Poll: How would you fix the failing budget process?

Federal News Radio asked a panel of experts how they would solve the flawed budget process as part of our special report: Now or Never: Ideas to Save the Failin...

As part of our special report, Now or Never: Ideas To Save the Failing Budget Process, Federal News Radio asked eight experts for their thoughts on how to to fix the failing system.

Their ideas can be found in their individual columns on our special report page.

We also asked members of the Association of Government Accounts (AGA) for their ideas on how to fix the budget process.

The thousands of words our experts contributed in their columns touched on a number of subjects, but the most used words and phrases helped to form the word cloud below, with “budget,” “spending,” “federal” and “Congress” being the most prominent.

While this image identifies the most-used words, it doesn’t capture the phrases that sum up the ideas these experts professed for solving the failing budget process.

Below you’ll find a summary of the different ideas the experts suggested, as well as select quotes from AGA members.

Which ideas do you think are the most valuable when it comes to fixing the federal government’s flawed budget process? Let us know by taking our informal online poll.

The poll in this story is no longer available.

David Walker, former comptroller general, and founder and CEO of Comeback America Initiative proposed establishing a biennial budgeting and appropriations process.

“This won’t guarantee timely action but it will free up time for the Congress to focus more attention on the oversight and authorization processes,” he said.

Rep. Reid Ribble (R-Wis.) introduced a biennial budgeting bill, which recently passed the House Budget Committee. He agreed with Walker that a biennial budgeting system would create greater oversight.

“Instead of forcing agencies to spend all of their time bureaucratically researching, planning, and submitting budget plans for the upcoming fiscal year, biennial budgeting creates set times for departments to submit their budget plans, and dedicates the rest of the time to actually governing,” he said. “And instead of encouraging agencies to use funds wastefully at the end of the year simply so they don’t risk having a smaller budget the next year, agencies would have a longer time window to make effective, necessary spending decisions.”

In addition to biennial budgeting, Bryan Clark, senior fellow at the Center for Strategic and Budgetary Assessments, suggested the government commit to stable funding for capital investments.

“Today, investment appropriations such as infrastructure construction or aircraft production can be spent over several years, since the government (like someone building a house) wants the leverage of future payments to use with the contractor,” he said. “This works well if the project is completely funded in one year’s budget. Big projects from ships to spacecraft, however, require funds from several consecutive budgets because they are expensive relative to the size of the sponsoring agency’s annual budget. This makes the schedule and cost of the program very dependent on annual appropriations being completed on time and the amount being close to what was planned.”

Diana Urban, a State of Connecticut Representative, floated the idea of Results-Based Accountability, in which a “quality-of-life result” is identified and guidelines are set to achieve that result.

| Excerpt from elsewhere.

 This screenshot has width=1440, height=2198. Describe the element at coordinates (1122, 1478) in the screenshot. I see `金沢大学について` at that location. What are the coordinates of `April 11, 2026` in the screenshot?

“It is a two-step process that is based on simple language that can be understood by the average ‘joe’ on the street,” she said. “However, it does offer a structure that allows for a meaningful discussion on the ends we are trying to achieve and if we are getting close to achieving those ends.”

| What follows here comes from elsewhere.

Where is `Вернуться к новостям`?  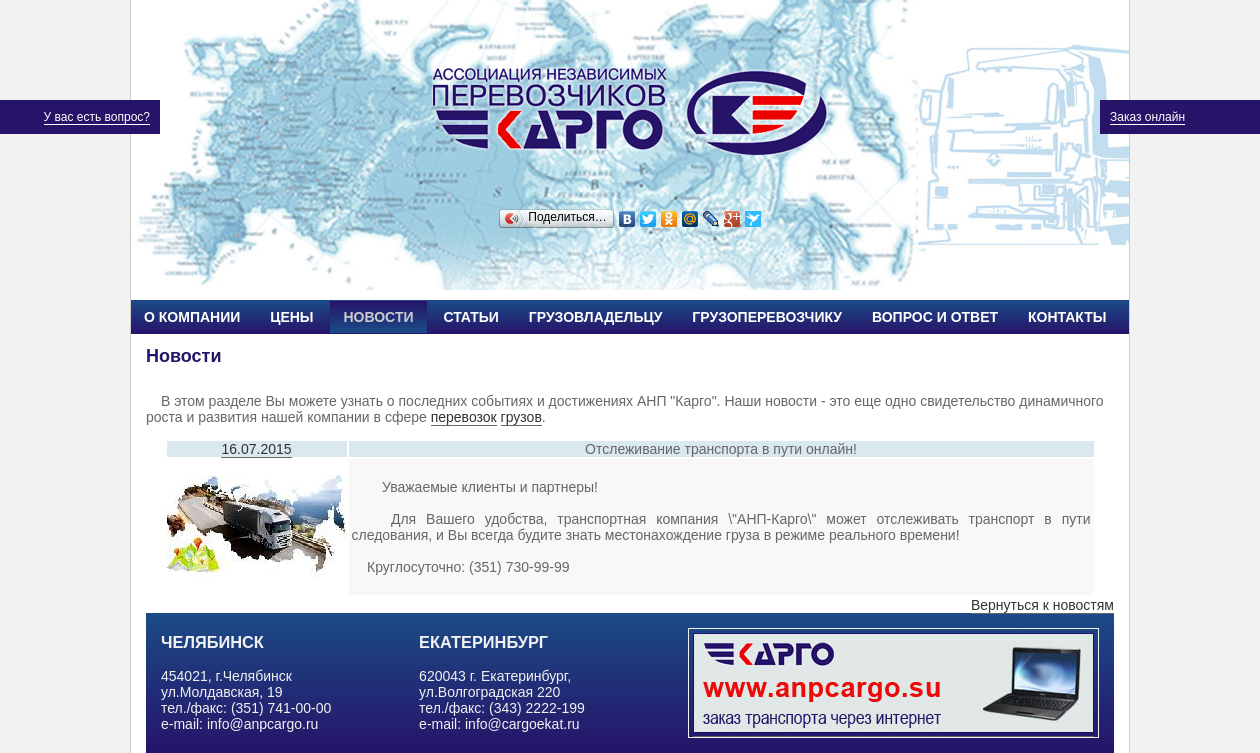
Вернуться к новостям is located at coordinates (1042, 605).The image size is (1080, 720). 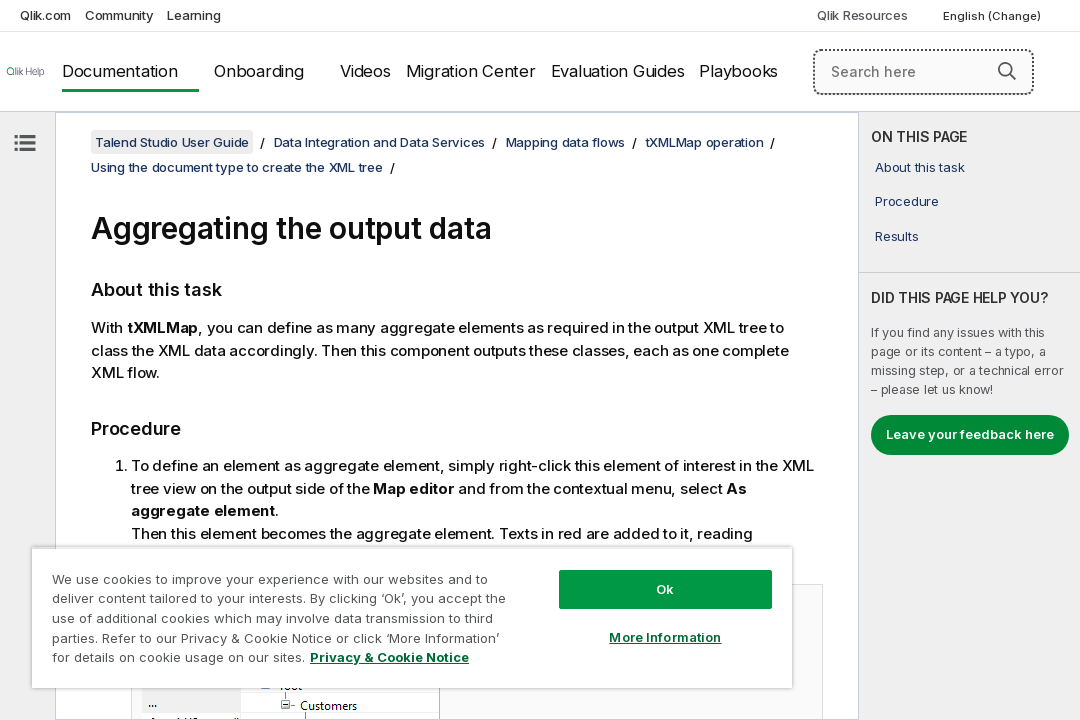 What do you see at coordinates (172, 142) in the screenshot?
I see `Talend Studio User Guide` at bounding box center [172, 142].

Dan Chenok, executive director of the IBM Center for the Business of Government, said opportunities exist for government to save costs by improving how agencies manage technology, processes and data.

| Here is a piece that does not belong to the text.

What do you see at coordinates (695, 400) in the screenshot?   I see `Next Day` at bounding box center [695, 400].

“Increasingly, agencies are using analytics to predict and prevent problems that drain time and resources, such as identifying improper pay­ments in advance rather than stopping them after the fact,” he said. “Applying analytics to administrative data sets can also help to determine the cost-effectiveness of alternative interventions.”

Robert L. Bixby, executive director of The Concord Coalition, said the government should adhere to pay-as-you-go rules for the expansion of entitlements and tax cuts. He also proposed setting long-term approach to revenue targets.

Long-term targets for revenues and outlays by major spending category should be established as part of the annual budget resolution,” he said. “Congress should note how major legislative proposals that are assumed in the resolution would affect these targets — and how the targets differ, if at all, from current-law projections by the Congressional Budget Office.”

David Wessel, director of The Hutchins Center on Fiscal and Monetary Policy, Brookings Institution, said that the root of the problem isn’t the budget process itself, it’s that the American public wants more services from the government than it’s willing to pay for through taxes.

“The challenge is to rethink the budget process and the presentation of the budget so that it is more likely to produce a durable consensus among a significant number of Democrats and Republicans and promote better public understanding of the fiscal choices the nation faces,” he said.

One of Wessel’s suggestions is for presidential candidates to build their campaign budgets around a common baseline, such as the Congressional Budget Office’s 10- year projection of current budget policies.

“This would give candidates an incentive to avoid outlandish promises and might just help the public understand that whatever the right target for deficits and debt, cutting foreign aid — roughly 1 percent of all federal spending — isn’t going to get us there,” he said.